06:35 - Monsieur le ministre Gérald Darmanin parle de ratage, de raté psychiatrique. Est-ce que vous employez le même mot, le même terme ?
06:44 - Écoutez ce que l'on sait c'est qu'il y avait une injonction
06:49 thérapeutique. Ce que l'on sait c'est que l'intéressé a cessé de prendre ses médicaments.
06:54 Et ce que je veux vous dire c'est que lorsque l'on a fait ce constat, parce que d'abord il faut débriefer pour connaître les différents éléments,
07:02 eh bien nous mettons en place une réflexion et elle sera rapide
07:06 mais elle sera conforme à nos règles pour qu'il y ait un suivi administratif
07:11 pour que l'on puisse suivre ceux qui ont une injonction
07:16 thérapeutique. Et non seulement il faut permettre à l'administration de prendre ses mesures
07:21 mais il faut ensuite veiller à leur exécution parce que quelqu'un qui est dehors
07:25 c'est pas simple de s'assurer qu'il prend ses médicaments évidemment.
07:29 - Je vais évoquer
07:31 Crépol avec vous.
07:32 Les journalistes du Parisien ont publié un travail, une enquête ce matin. Ils ont pris connaissance
07:37 du détail de l'enquête de gendarmerie ou d'une partie de l'enquête de gendarmerie qui a été effectuée à Crépol et à Romand-sur-Isère.
07:44 Et selon le Parisien, neuf témoins sur les 104 qui ont été
07:48 auditionnés disent clairement avoir entendu des propos hostiles aux blancs.

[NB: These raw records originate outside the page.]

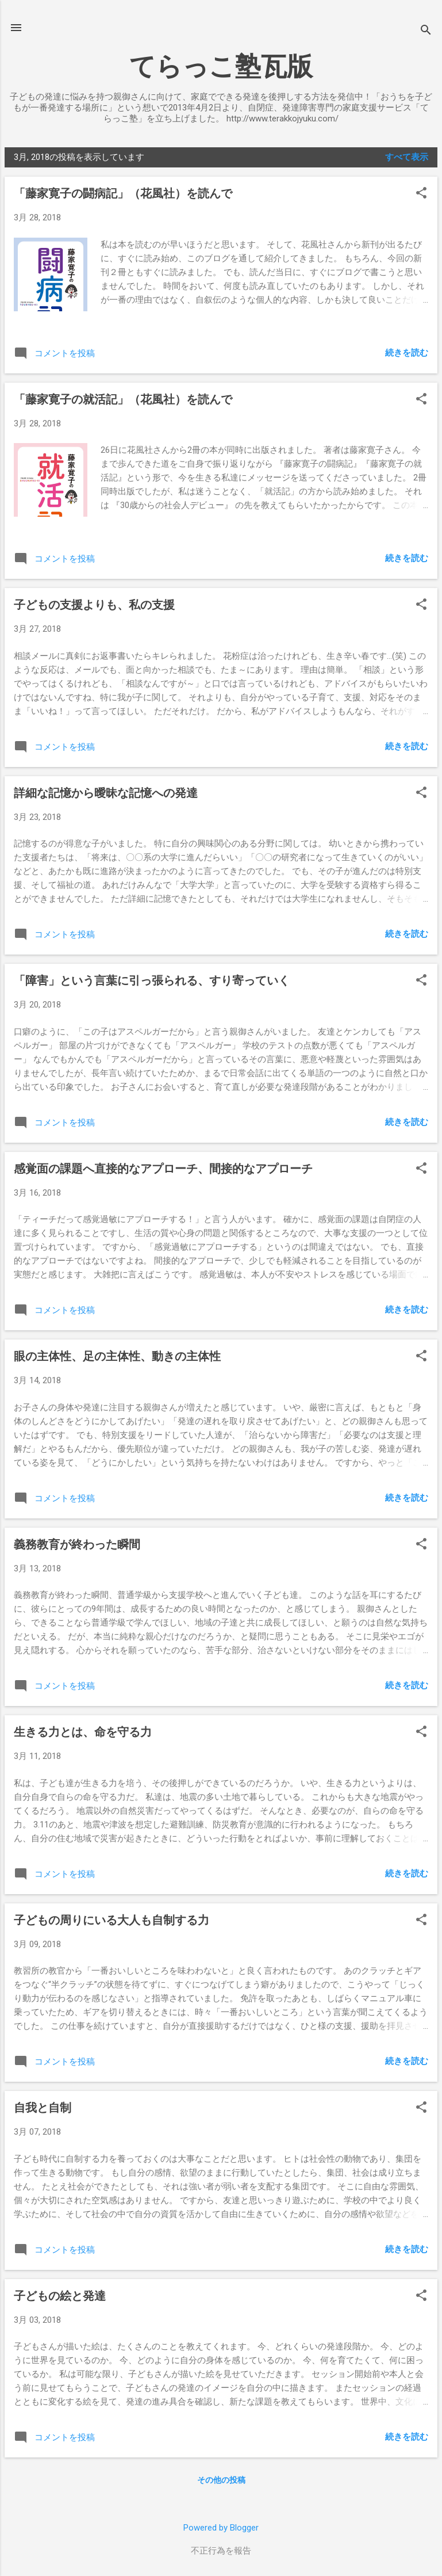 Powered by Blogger (221, 2527)
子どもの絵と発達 (60, 2296)
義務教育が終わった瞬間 (77, 1544)
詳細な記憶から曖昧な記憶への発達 (106, 793)
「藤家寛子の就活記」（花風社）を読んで (123, 399)
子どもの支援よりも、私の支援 (94, 605)
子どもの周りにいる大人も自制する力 (111, 1920)
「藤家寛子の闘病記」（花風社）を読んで (123, 193)
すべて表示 (406, 157)
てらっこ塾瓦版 (221, 66)
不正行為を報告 (221, 2551)
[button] (421, 194)
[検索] (426, 31)
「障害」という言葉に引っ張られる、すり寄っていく (152, 980)
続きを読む (406, 353)
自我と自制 (42, 2108)
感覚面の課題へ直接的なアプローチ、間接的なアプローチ (163, 1169)
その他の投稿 (221, 2480)
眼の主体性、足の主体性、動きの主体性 (117, 1356)
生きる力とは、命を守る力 (83, 1732) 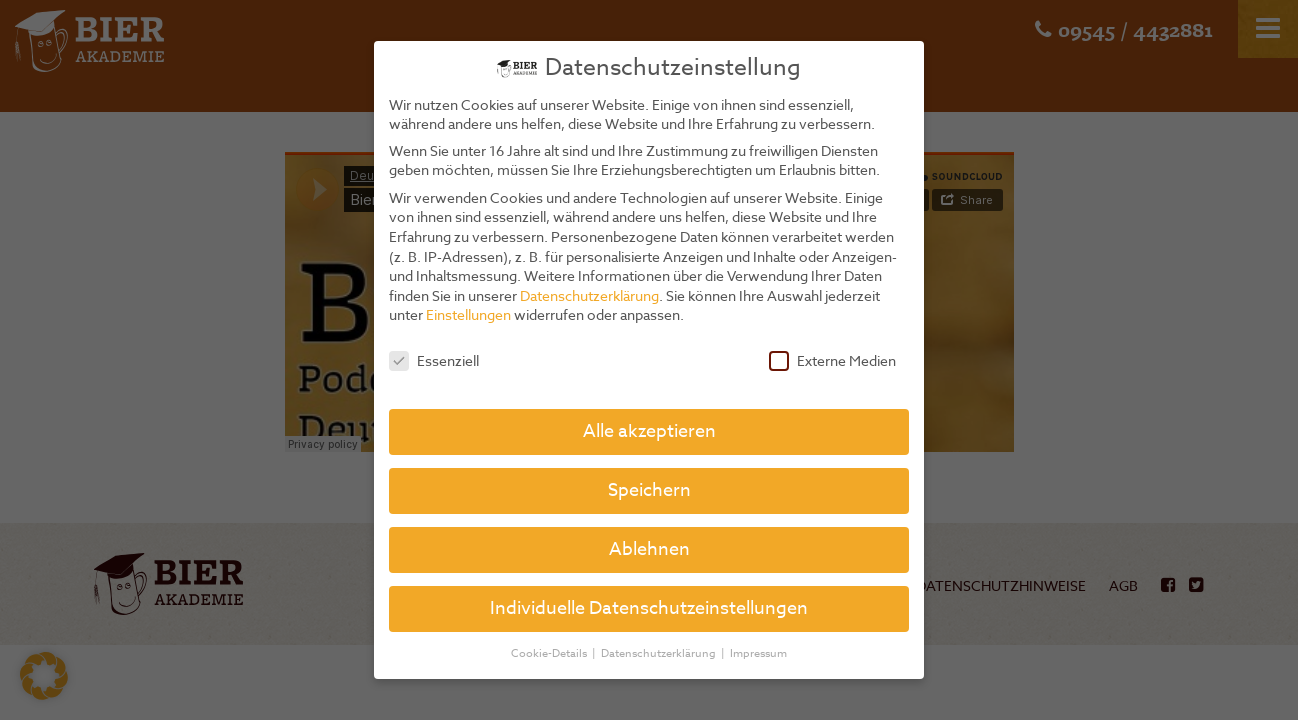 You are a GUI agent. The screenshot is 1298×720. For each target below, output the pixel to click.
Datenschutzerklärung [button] (660, 653)
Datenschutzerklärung (589, 295)
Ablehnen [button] (649, 549)
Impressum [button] (758, 653)
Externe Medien (832, 360)
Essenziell (434, 360)
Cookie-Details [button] (550, 653)
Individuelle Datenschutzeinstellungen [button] (649, 608)
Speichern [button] (649, 490)
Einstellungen (468, 314)
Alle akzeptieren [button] (649, 431) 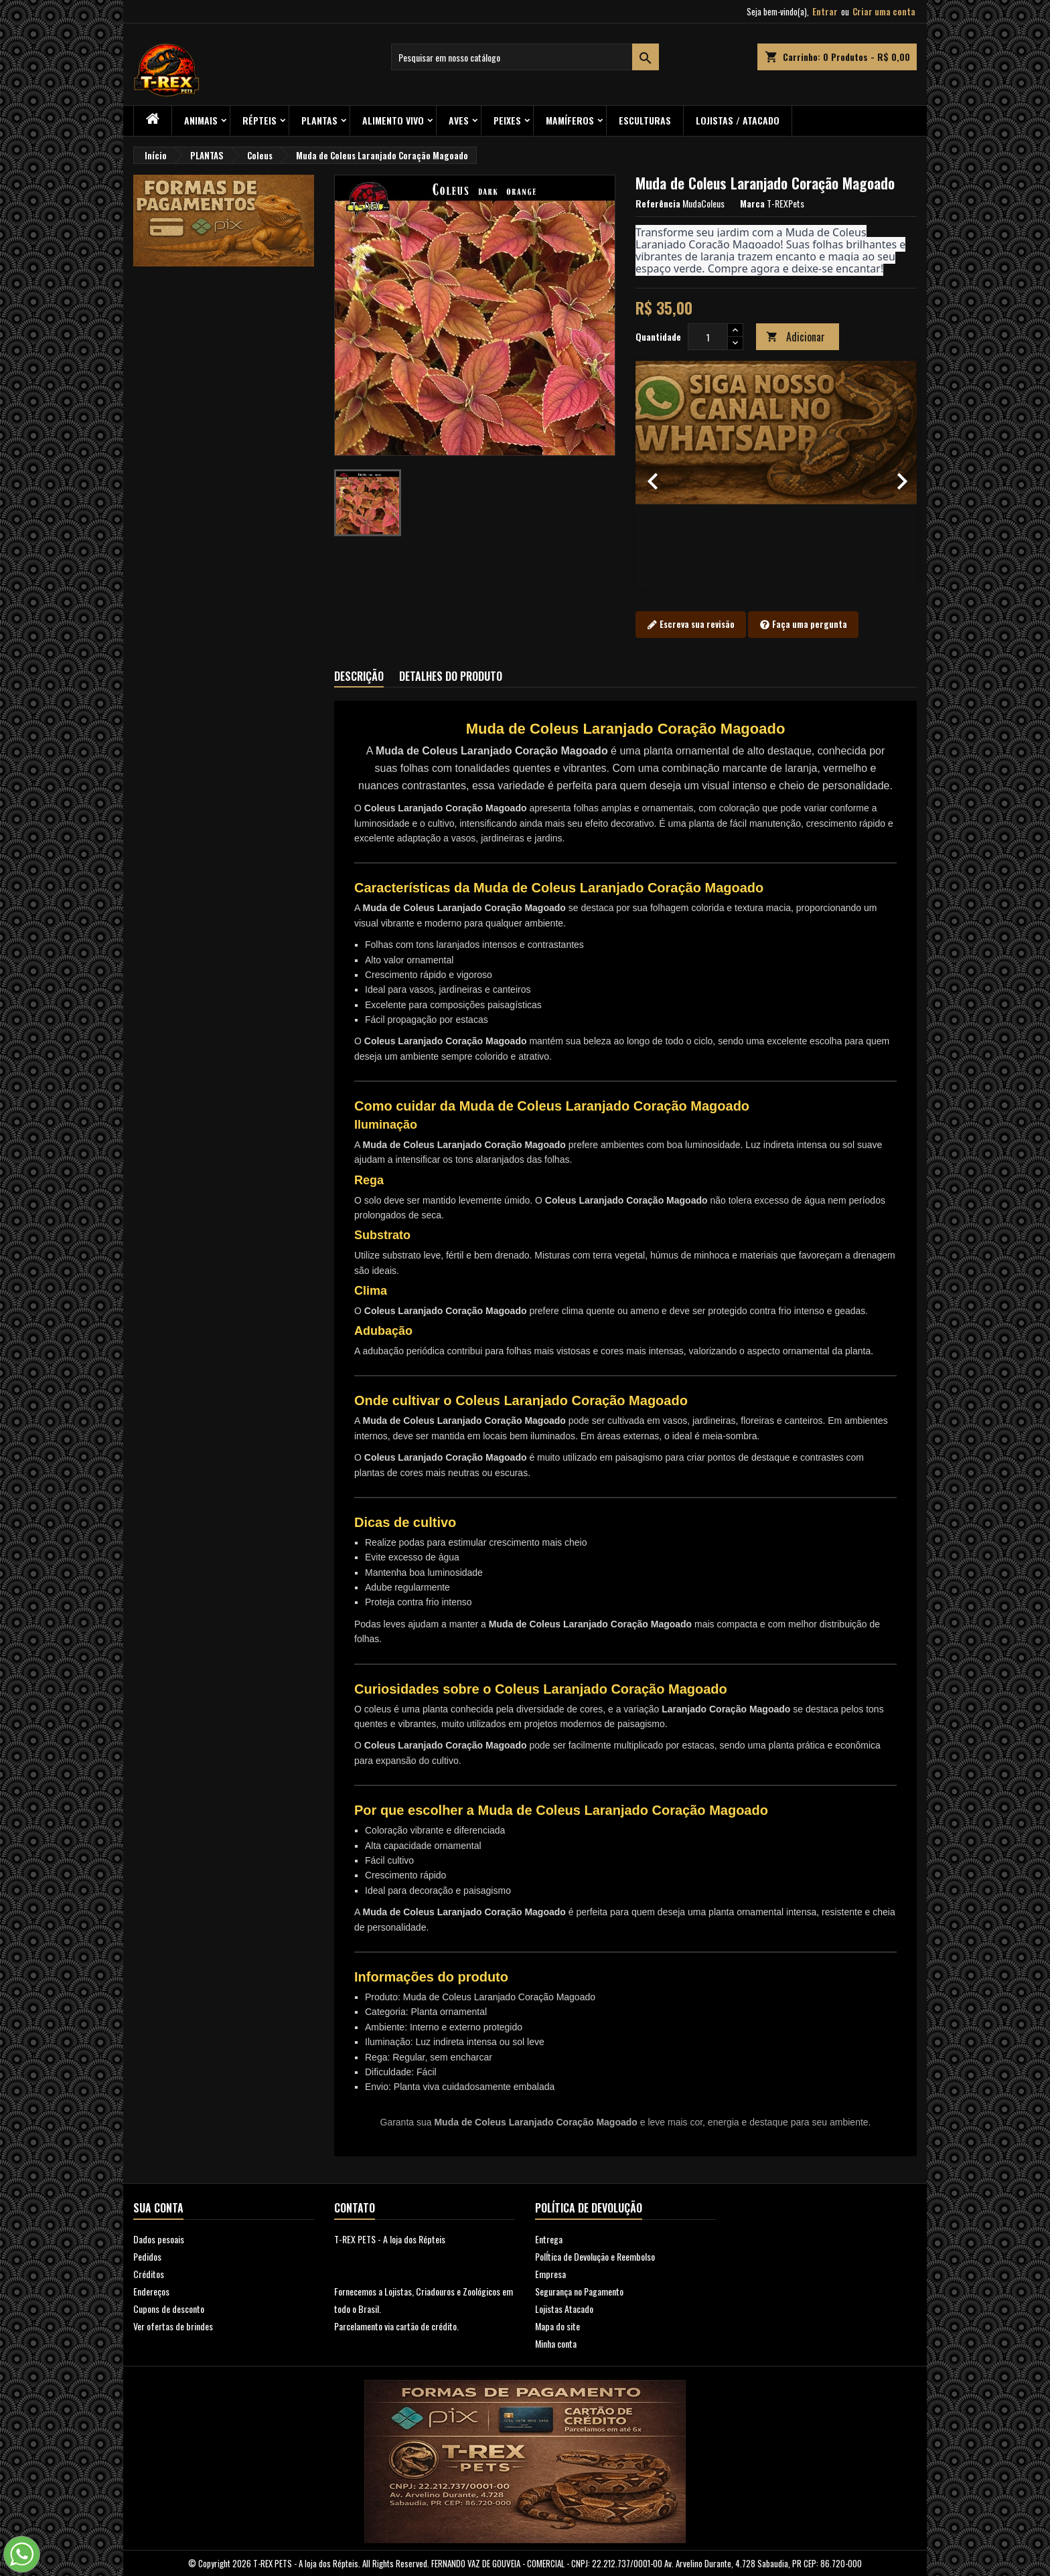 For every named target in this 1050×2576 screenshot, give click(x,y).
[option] (776, 474)
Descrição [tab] (359, 676)
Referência (657, 203)
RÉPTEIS (259, 120)
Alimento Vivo (393, 120)
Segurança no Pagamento (579, 2291)
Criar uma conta (883, 11)
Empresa (550, 2274)
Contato (354, 2208)
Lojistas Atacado (564, 2309)
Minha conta (556, 2343)
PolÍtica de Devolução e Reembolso (595, 2256)
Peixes (507, 120)
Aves (459, 120)
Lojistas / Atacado (737, 120)
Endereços (151, 2291)
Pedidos (147, 2256)
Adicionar (795, 337)
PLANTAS (319, 120)
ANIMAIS (201, 120)
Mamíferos (570, 120)
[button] (656, 474)
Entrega (548, 2239)
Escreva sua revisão (691, 624)
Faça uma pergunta (803, 624)
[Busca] (525, 57)
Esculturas (645, 120)
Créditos (148, 2274)
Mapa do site (557, 2326)
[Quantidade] (708, 336)
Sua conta (158, 2208)
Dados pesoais (158, 2239)
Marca (752, 203)
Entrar (825, 11)
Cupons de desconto (168, 2309)
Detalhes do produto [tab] (450, 676) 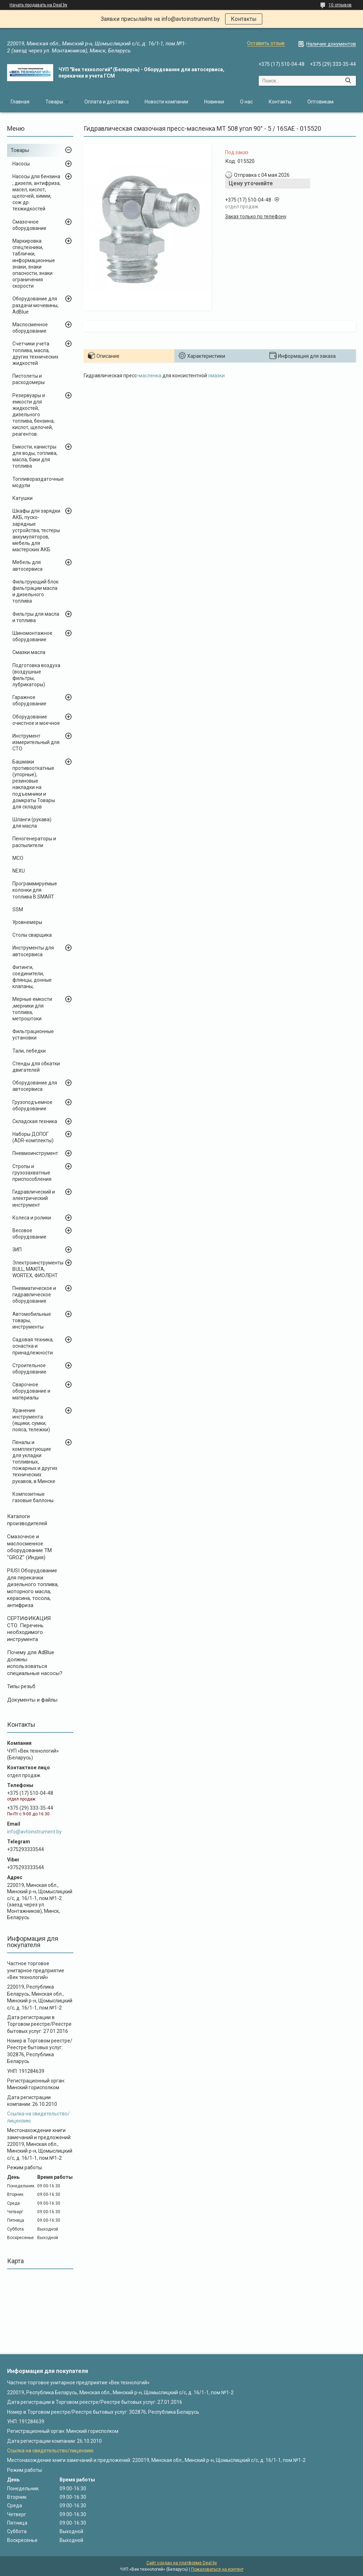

C'est la polémique qu'on a vu fleurir ces derniers jours.
07:55 Et bien évidemment il y a beaucoup d'émoi dans la société française parce qu'on n'a pas retenu semble-t-il ce motif raciste.
08:03 Qu'est-ce que vous pourriez dire là-dessus ?
08:06 - Il faut que la justice fasse son travail.
08:09 Que le temps médiatique... Alors je sais que c'est difficile parce que
08:14 évidemment on a la trouille.
08:16 Parce qu'il y a un sentiment délétère qui se répand bien sûr.
08:20 Mais le temps médiatique, ça n'est pas le temps
08:24 politique et ça n'est pas le temps judiciaire.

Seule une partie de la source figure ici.